Pode ser que, apesar da suspensão do investimento de inibição, nenhum montante de energia capaz de ser exteriorizado tenha sido liberado. Pois na primeira pessoa ocorre um trabalho do chiste que tem que corresponder a um certo montante de novo gasto psíquico. A primeira pessoa fornece ela própria, portanto, a força que suspende a inibição; disso resulta certamente um ganho de prazer para ela – no caso do chiste tendencioso um prazer bem considerável – pois o prazer preliminar obtido com o trabalho do chiste se incumbe da suspensão de inibições ulteriores; mas o gasto com o trabalho do chiste é subtraído a cada caso do ganho com a suspensão da inibição, um gasto que não ocorre no ouvinte do chiste. (ibid., 214)
Segundo Freud, “rir dos mesmos chistes é uma prova de grande compatibilidade psíquica” (ibid., p. 215). Duvivier buscou os pontos de compatibilidade psíquica entre o público que defende a liberdade de expressão do artista e membros do Supremo Tribunal Federal, incentivando-os a rir da figura do censor, ou seja, subornando-os com o presente de energia disponível para ser gasta no riso. Além disso, Duvivier sabe que encontrará ouvintes nas reproduções de seu discurso na internet. Teria ele sido mais eficiente na tarefa de rebaixar a censura às artes usando outro tipo de comunicação, como uma descrição factual de torturas sofridas por artistas durante a ditadura militar? Caetano Veloso, na mesma sessão no STF, optou por falar a convertidos, citando fatos da ditadura militar. No entanto, atualmente, fatos parecem ser menos relevantes do que narrativas que cada sujeito sente-se no direito de criar. Nesse cenário, seria possível chamar a classe dos censores para um diálogo e convencê-los do perigo do cerceamento da liberdade artística? Sem recusar a comunicação, e assim diferenciando-se do diretor da Funarte, e elaborando-a com chistes, a disseminação pelas redes sociais do discurso de Duvivier talvez seja mais bem-sucedida em conseguir aliados para a causa da liberdade artística do que um discurso em linguagem formal. De fato, não só Duvivier, mas também outros chistosos da era das redes, intuem o poder do chiste, criando miríades de “memes” anônimos que momentaneamente aliviam nossa angústia com esse governo.

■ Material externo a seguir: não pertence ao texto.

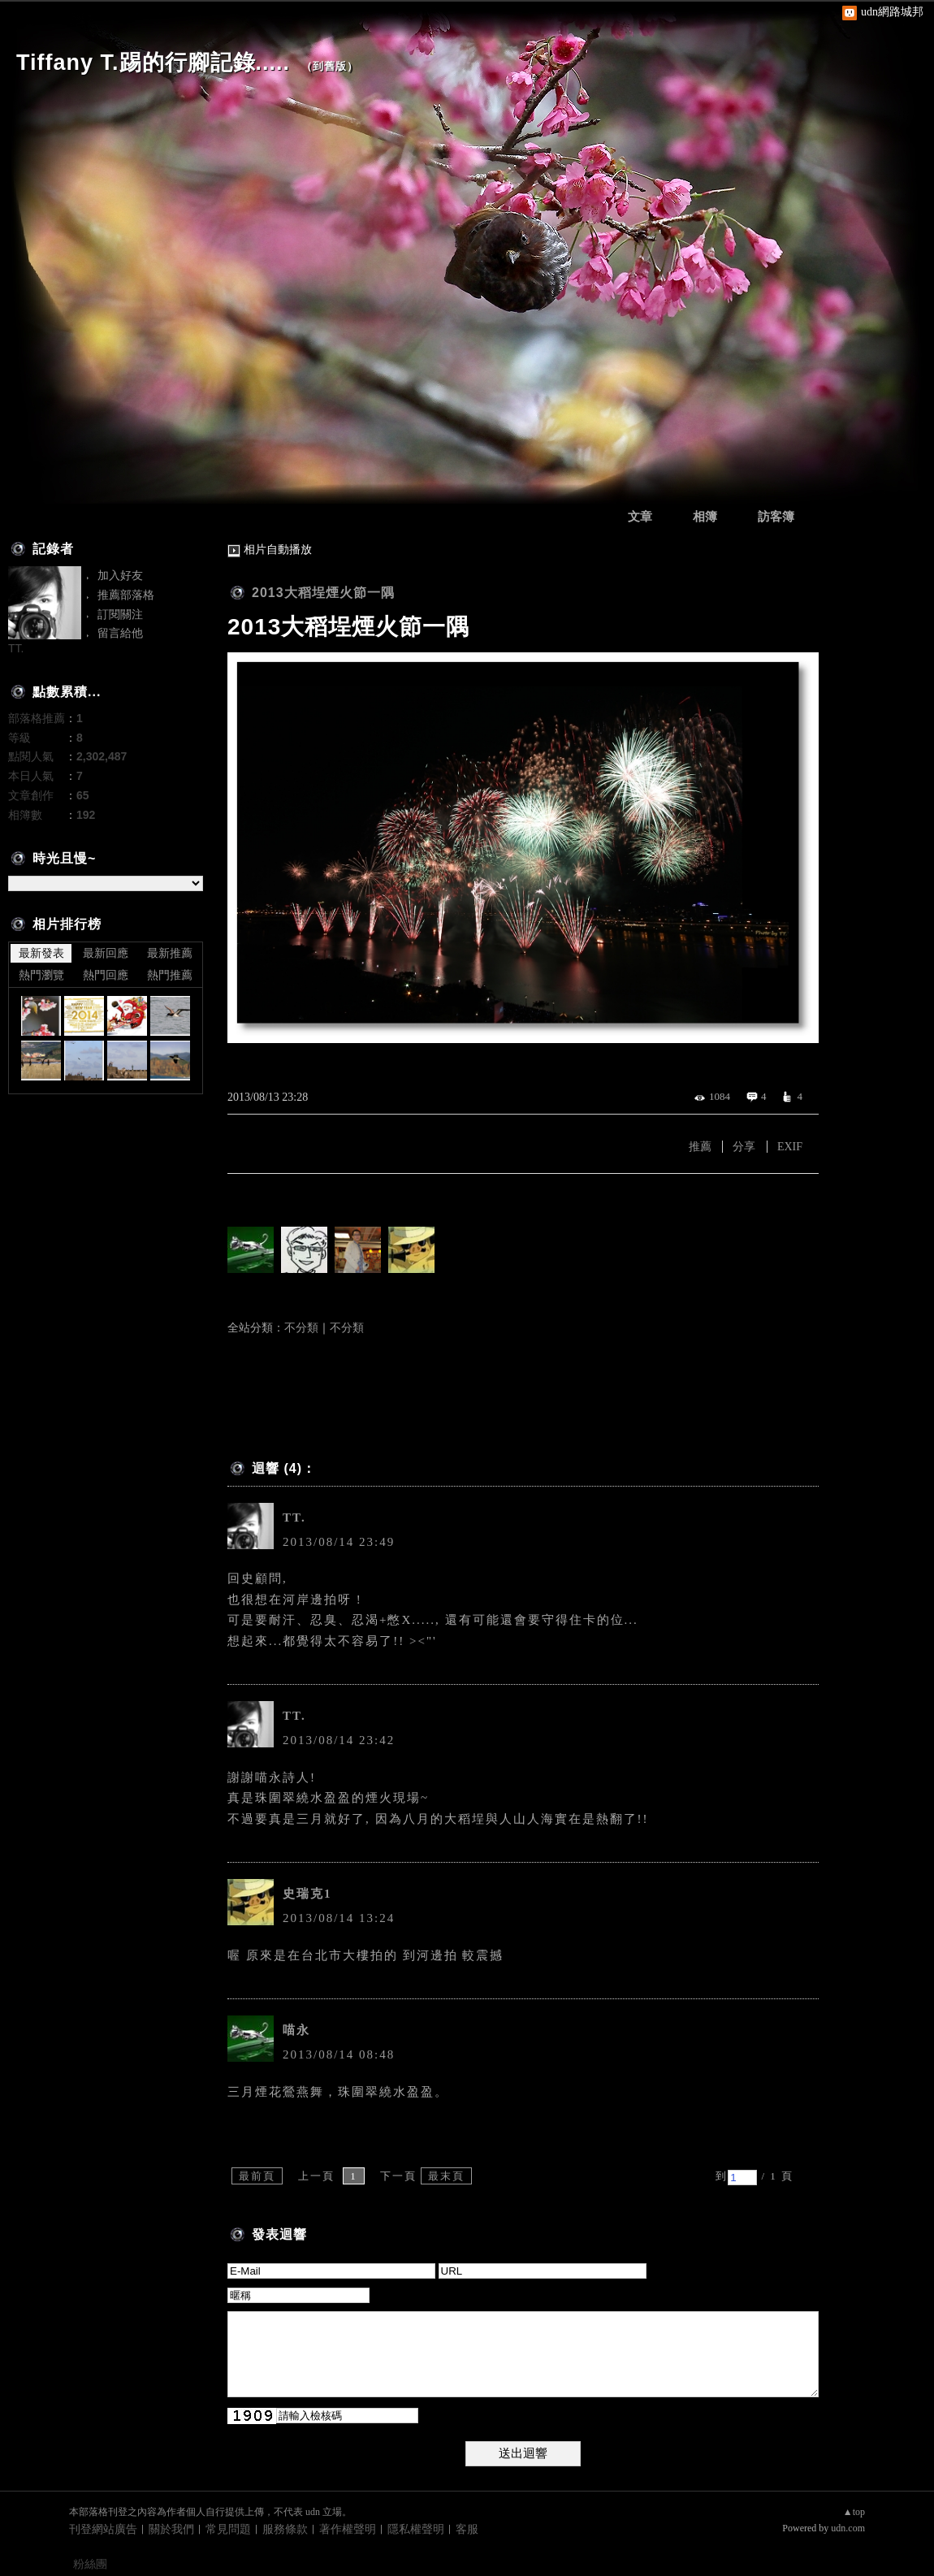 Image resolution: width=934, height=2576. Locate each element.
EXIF (789, 1147)
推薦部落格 (125, 594)
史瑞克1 (307, 1893)
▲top (854, 2512)
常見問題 (228, 2529)
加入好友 (120, 575)
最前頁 (257, 2176)
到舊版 (330, 66)
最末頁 (446, 2176)
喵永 (296, 2030)
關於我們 (171, 2529)
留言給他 (120, 632)
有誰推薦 (253, 1198)
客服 (467, 2529)
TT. (294, 1517)
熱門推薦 (169, 974)
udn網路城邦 (892, 12)
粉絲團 (90, 2563)
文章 (640, 516)
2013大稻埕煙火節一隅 (323, 593)
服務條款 (285, 2529)
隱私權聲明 (415, 2529)
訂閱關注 (120, 614)
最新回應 (105, 952)
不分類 (301, 1328)
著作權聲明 (347, 2529)
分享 (744, 1147)
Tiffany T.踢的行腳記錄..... (153, 62)
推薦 (700, 1147)
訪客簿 (776, 516)
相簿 (705, 516)
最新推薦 (169, 952)
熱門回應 (105, 974)
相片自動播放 (278, 549)
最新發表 (41, 952)
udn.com (848, 2528)
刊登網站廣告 (103, 2529)
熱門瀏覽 (41, 974)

Tanto nos sonhos, nos sintomas, esquecimentos, atos-falhos e nos chistes, o Inconsciente faz-se perceber. Apesar de não estar anatomicamente definido, ele dá indícios de sua existência por essas formações. Podemos considerá-las como uma sombra de algo que não vemos. Mas se vemos a sombra da coisa, temos ao menos a percepção de que a coisa existe. Sabemos que a sombra de um objeto muda de acordo com a luz que nele incide. Ao examinar as várias formações do Inconsciente, Freud parece estar estudando diversas formas da sombra deste lugar dinâmico do aparelho psíquico, para assim ter uma melhor ideia do que ele é, sabendo que “o Inconsciente é algo que realmente não conhecemos, mas que somos forçados a admitir por conclusões necessárias.” (Ibid., 231) Duvivier produziu uma prova da relevância do Inconsciente: rir a partir de um chiste alivia e dá esperança sem escamotear a gravidade do problema, mas, ao contrário, explicitando-a.
Referências Bibliográficas:
FREUD, S. Obras completas, volume 7: o chiste e sua relação com o inconsciente (1905). S. Paulo: Cia das Letras, 2017.